**WHAT IS BEING ASKED**
Read the records and gather each line that includes "Forum".

Items from a data source:
• • • • •

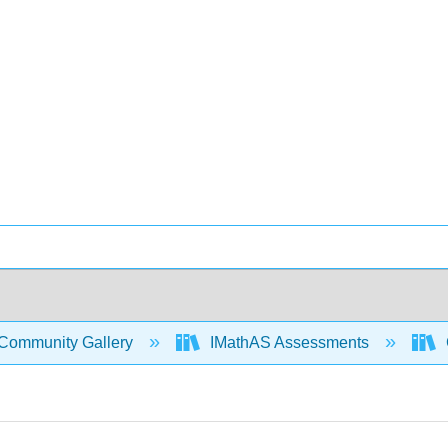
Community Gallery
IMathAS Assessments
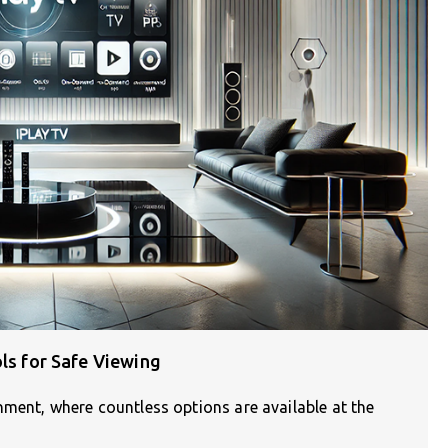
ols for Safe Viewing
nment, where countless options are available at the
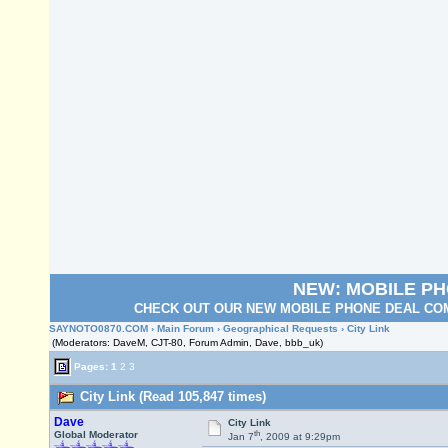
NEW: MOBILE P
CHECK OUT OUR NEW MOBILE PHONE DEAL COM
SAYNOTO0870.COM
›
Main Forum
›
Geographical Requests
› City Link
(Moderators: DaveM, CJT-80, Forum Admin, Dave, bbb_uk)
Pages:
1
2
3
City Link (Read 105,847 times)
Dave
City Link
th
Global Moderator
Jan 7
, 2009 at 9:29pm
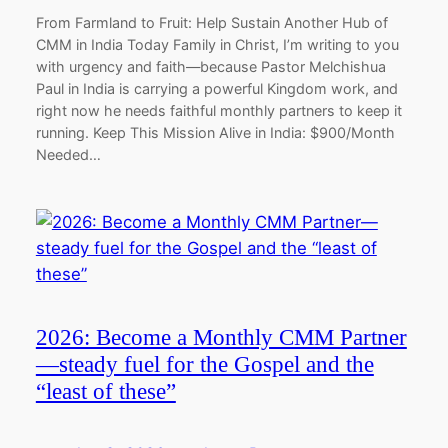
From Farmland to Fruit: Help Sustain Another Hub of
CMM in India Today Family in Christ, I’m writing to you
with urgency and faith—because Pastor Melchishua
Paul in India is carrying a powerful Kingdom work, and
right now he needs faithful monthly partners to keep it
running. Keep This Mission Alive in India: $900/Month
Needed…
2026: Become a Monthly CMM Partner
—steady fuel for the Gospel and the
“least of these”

• • • • •

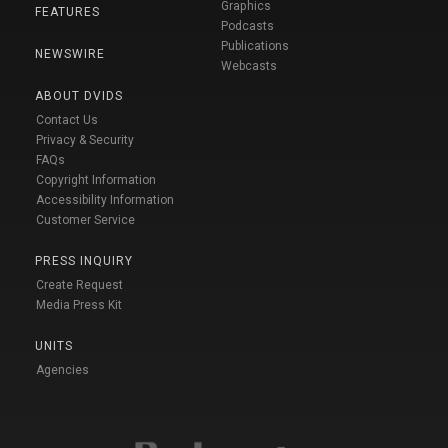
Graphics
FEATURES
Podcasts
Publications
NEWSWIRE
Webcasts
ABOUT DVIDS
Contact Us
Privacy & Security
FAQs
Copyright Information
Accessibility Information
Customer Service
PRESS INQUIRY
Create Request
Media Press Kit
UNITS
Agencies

• • • • •

**ANSWER TO THE PROBLEM**
Main Forum
(Moderators: DaveM, CJT-80, Forum Admin, Dave, bbb_uk)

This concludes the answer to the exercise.